Assignment: With the pictures omitted, write out all of the listing exactly.

Extracted material:
┏━━

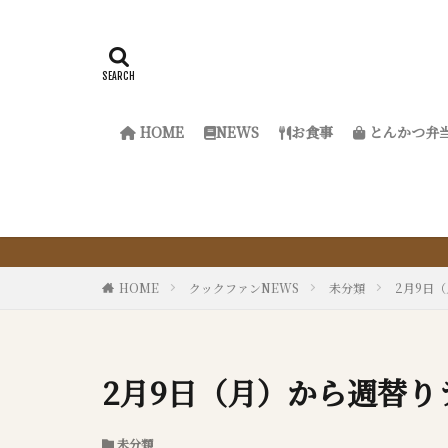
HOME
NEWS
お食事
とんかつ弁
『サクッ
HOME
クックファンNEWS
未分類
2月9日
2月9日（月）から週替り
未分類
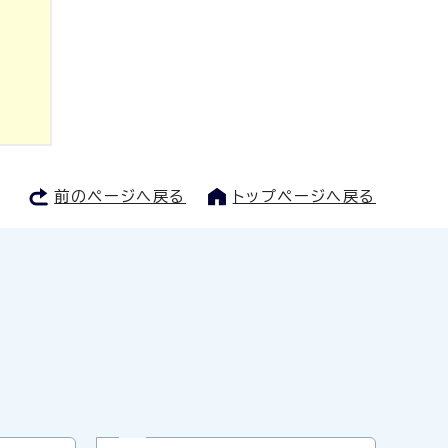
前のページへ戻る
トップページへ戻る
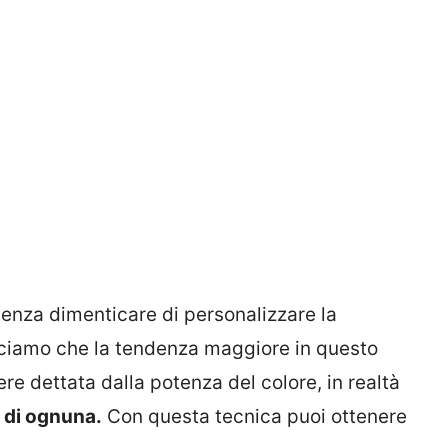
, senza dimenticare di personalizzare la
iciamo che la tendenza maggiore in questo
 dettata dalla potenza del colore, in realtà
e di ognuna.
Con questa tecnica puoi ottenere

┗━━

Output:
HOME
NEWS
お食事
とんかつ弁
『サクッ
HOME
クックファンNEWS
未分類
2月9日
2月9日（月）から週替り
未分類
前のページへ戻る
トップページへ戻る
, senza dimenticare di personalizzare la
iciamo che la tendenza maggiore in questo
 dettata dalla potenza del colore, in realtà
e di ognuna.
Con questa tecnica puoi ottenere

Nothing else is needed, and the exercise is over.